Review copied from Amazon:
This book is based around the idea that A. A. Milne's stories of Winnie-The-Pooh can be used to illustrate the basic notions of Taoism. Hoff is not by any means arguing that Milne was a Taoist. He is merely saying that Milne's inner attitude to life, as revealed by the stories, intuitively follow along the same path as Taoism. Owl is wise, Rabbit is cleaver and Eeore is smugly superior but the real hero of the books is Pooh, the apparently stupid yet strangely successful and able bear.
The book covers the Taoist principles of:
Tao, or the indescribable Way of the universe,
P'u, or natural simplicity, the Uncarved Block,
Inner Nature, being those things that make us exactly who we are,
Wu Wei, or proceeding without doing, causing, or making,
Tzu Jan, or 'self so', meaning that things happen by themselves, spontaneously,
Tz'u, or caring and compassion, and,
T'ai Hsu, or the Great Nothing.
Along the way we learn the pitfalls of being too busy and the benefits of doing nothing (for example meditation and contemplation). Having read this I now try to arrange my day so that I can spend half an hour a day in my garden with my cat just doing nothing but observing nature and thinking the thoughts that come to mind. I recommend it to everyone.

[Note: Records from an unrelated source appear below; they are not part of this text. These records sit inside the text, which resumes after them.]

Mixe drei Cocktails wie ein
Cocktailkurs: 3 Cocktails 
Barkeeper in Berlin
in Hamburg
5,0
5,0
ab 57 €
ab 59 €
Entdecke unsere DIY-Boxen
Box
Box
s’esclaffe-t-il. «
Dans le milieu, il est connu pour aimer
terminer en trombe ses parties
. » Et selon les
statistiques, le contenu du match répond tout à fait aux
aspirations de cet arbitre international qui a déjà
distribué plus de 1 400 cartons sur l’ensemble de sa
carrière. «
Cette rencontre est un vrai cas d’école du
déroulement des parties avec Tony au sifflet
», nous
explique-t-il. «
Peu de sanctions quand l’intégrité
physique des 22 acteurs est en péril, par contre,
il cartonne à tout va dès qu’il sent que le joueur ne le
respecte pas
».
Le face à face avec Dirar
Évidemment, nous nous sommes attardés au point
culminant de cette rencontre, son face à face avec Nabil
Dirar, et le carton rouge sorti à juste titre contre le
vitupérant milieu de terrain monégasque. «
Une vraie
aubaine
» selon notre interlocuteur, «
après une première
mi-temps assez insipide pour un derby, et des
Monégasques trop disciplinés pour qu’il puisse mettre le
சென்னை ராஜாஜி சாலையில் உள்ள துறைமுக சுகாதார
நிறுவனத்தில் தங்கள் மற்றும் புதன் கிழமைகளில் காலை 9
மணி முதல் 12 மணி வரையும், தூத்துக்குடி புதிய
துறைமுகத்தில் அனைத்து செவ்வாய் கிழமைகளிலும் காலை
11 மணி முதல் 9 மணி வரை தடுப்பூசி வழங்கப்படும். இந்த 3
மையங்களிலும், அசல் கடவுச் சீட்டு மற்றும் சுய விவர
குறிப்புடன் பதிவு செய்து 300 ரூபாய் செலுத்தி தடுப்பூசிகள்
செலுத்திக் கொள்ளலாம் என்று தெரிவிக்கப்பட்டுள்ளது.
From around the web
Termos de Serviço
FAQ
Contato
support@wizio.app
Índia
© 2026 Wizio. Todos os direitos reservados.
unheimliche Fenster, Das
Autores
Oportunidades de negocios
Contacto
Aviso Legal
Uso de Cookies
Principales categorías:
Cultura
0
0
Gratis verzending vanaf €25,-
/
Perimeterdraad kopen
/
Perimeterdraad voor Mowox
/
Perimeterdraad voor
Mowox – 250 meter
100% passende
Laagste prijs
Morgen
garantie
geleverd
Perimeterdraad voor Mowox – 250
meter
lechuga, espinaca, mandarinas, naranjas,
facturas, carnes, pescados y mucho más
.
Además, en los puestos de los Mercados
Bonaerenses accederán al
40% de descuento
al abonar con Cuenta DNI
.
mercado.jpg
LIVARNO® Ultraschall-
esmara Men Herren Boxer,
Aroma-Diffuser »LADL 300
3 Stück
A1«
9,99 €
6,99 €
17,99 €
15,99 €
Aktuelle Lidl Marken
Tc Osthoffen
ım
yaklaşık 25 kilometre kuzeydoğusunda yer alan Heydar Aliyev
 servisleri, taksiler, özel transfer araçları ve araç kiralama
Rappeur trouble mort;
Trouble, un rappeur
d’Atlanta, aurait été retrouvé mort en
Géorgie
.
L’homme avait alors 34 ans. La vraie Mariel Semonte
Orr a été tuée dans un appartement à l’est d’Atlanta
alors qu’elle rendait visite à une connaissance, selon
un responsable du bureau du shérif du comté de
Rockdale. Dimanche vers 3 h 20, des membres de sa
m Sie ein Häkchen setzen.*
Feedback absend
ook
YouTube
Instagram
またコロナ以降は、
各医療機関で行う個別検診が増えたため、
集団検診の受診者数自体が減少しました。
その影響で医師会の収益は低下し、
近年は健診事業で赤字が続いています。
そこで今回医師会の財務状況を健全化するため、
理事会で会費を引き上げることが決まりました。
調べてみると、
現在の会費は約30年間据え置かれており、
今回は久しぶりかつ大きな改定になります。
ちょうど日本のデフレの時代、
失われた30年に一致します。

This book uses the characters of Pooh to teach in easily understandable language the philosopy of Taoism. It will delight people both new to this philosophy & those who have tried to follow this philosophy in their own life. The characters bring alive practical ways to weave the philosophy into everyday life.
Quick little read, great for a Sunday afternoon, in which the author explains the principles of Taoism as it relates to our old friend Winnie the Pooh and his friends in the Hundred Acre Wood. A bit silly at times, but all in all enjoyable read with very good examples pulled from the works of A.A. Milne and correlated to Taoist theory/belief.